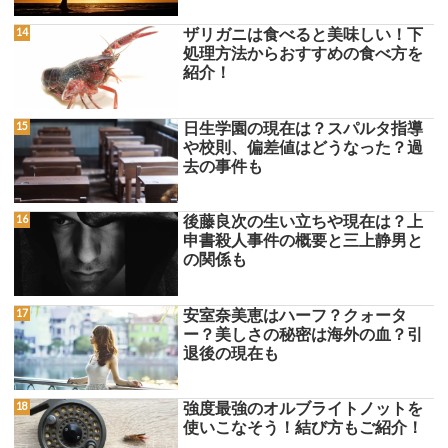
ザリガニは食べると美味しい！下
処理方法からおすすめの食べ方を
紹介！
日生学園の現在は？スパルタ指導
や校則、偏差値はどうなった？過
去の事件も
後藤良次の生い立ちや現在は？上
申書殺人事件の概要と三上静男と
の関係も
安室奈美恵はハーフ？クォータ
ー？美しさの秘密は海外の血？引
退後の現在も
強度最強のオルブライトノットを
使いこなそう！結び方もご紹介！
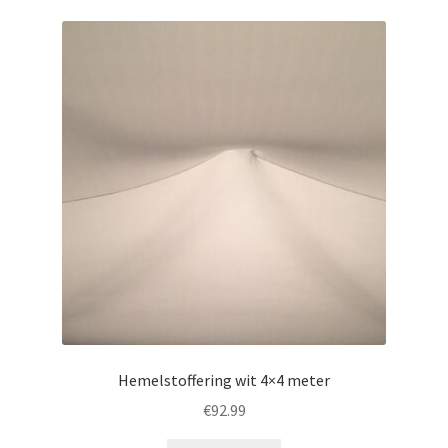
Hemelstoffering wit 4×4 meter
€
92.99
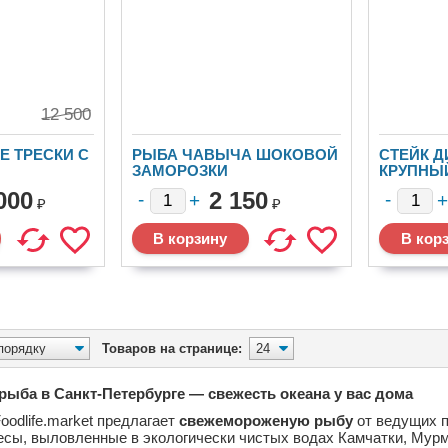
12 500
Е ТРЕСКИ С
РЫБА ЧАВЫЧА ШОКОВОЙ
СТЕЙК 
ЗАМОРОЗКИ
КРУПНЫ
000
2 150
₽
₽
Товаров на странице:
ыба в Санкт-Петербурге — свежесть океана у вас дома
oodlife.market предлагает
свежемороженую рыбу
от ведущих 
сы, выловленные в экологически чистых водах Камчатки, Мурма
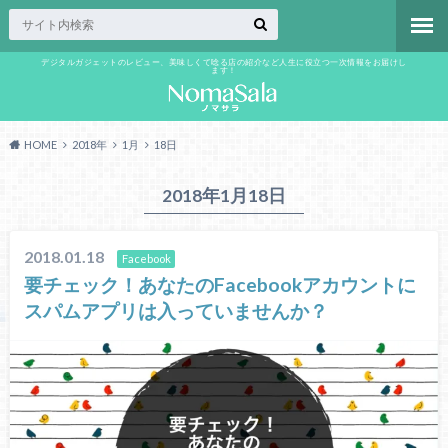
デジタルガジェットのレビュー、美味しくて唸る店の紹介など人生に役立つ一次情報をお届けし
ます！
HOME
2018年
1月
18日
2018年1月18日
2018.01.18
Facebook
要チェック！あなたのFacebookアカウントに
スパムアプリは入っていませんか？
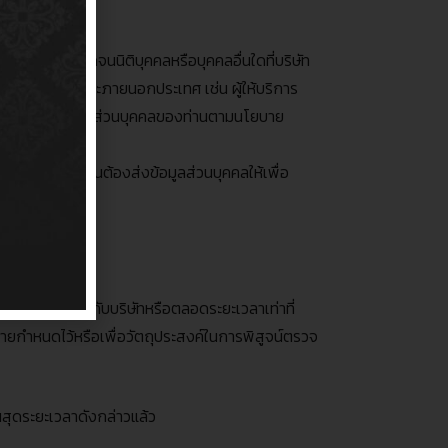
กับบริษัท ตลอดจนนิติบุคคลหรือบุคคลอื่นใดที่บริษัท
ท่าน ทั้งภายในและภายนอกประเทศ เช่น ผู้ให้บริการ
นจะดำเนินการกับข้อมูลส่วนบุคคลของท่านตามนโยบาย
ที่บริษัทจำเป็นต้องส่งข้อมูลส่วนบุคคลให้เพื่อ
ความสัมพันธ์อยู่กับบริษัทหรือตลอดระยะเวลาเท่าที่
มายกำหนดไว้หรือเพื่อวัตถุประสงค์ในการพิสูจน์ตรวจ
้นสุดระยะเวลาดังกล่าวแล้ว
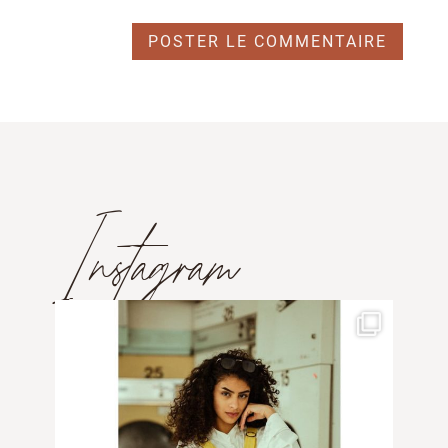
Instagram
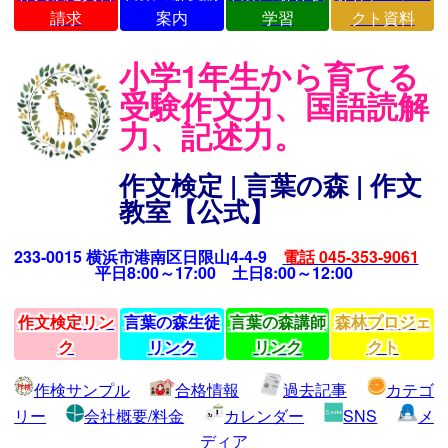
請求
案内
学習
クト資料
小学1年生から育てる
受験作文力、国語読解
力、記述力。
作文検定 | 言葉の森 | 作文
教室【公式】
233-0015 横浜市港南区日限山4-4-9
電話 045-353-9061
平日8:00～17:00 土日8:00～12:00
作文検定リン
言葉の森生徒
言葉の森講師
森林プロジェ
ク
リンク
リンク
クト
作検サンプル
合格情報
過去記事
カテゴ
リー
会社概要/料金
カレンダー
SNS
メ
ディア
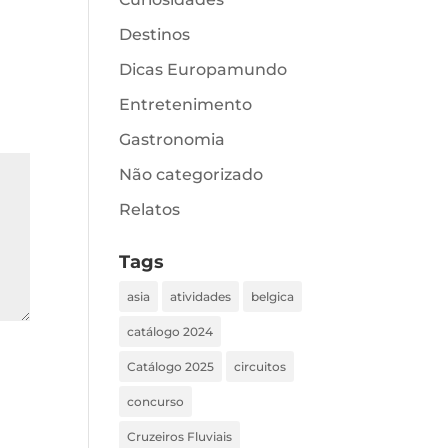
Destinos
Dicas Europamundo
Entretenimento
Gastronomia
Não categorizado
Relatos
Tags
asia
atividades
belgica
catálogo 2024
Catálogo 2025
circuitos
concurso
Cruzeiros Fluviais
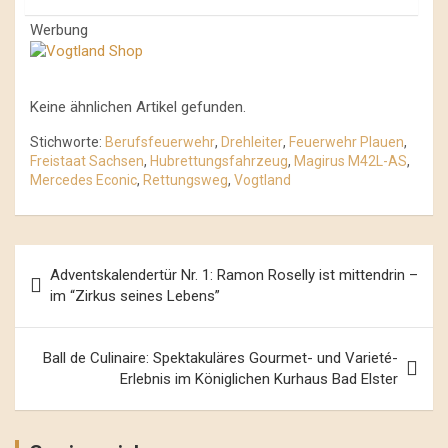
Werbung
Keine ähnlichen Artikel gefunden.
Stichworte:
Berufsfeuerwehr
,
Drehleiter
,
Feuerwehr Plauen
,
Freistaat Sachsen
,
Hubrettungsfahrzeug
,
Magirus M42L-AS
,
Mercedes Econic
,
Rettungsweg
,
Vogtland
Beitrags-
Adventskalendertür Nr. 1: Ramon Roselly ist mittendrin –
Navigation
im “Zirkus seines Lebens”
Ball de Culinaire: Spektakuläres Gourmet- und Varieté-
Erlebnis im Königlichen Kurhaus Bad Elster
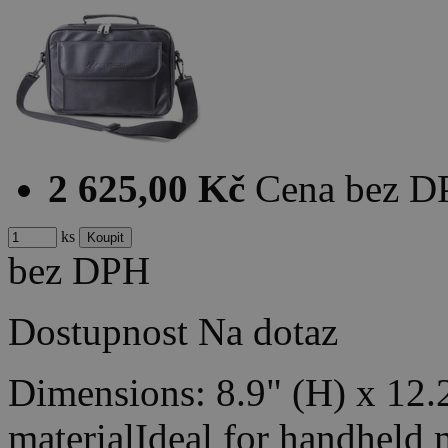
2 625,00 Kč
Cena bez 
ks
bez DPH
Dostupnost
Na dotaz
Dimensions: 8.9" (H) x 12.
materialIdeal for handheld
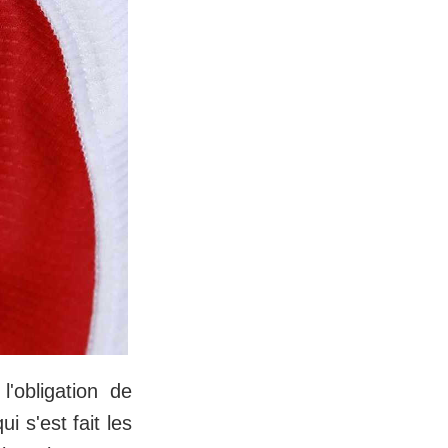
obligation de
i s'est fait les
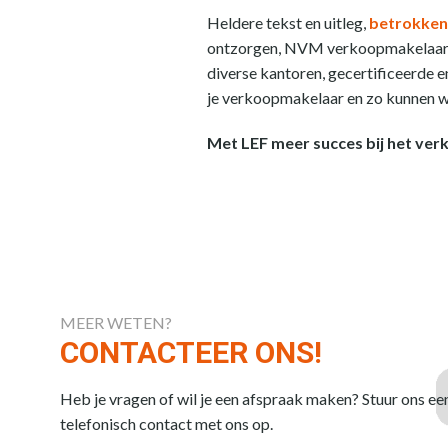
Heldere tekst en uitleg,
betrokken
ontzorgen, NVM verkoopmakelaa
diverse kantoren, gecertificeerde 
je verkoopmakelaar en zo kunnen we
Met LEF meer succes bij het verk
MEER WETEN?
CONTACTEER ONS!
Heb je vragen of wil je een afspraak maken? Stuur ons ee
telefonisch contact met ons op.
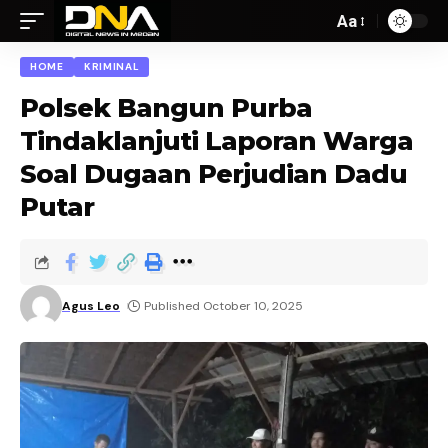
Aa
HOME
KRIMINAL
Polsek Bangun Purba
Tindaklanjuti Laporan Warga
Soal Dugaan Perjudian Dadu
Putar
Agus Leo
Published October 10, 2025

______________________________

WHAT TO PRODUCE: Please output the lines from the line that holds "je verkoopmakelaar en zo kunnen we" through the final line of the material above, both included. Each line must match exactly, and pictures must be excluded.

WRITTEN SOLUTION:
je verkoopmakelaar en zo kunnen we
Met LEF meer succes bij het verk
MEER WETEN?
CONTACTEER ONS!
Heb je vragen of wil je een afspraak maken? Stuur ons ee
telefonisch contact met ons op.
Aa
HOME
KRIMINAL
Polsek Bangun Purba
Tindaklanjuti Laporan Warga
Soal Dugaan Perjudian Dadu
Putar
Agus Leo
Published October 10, 2025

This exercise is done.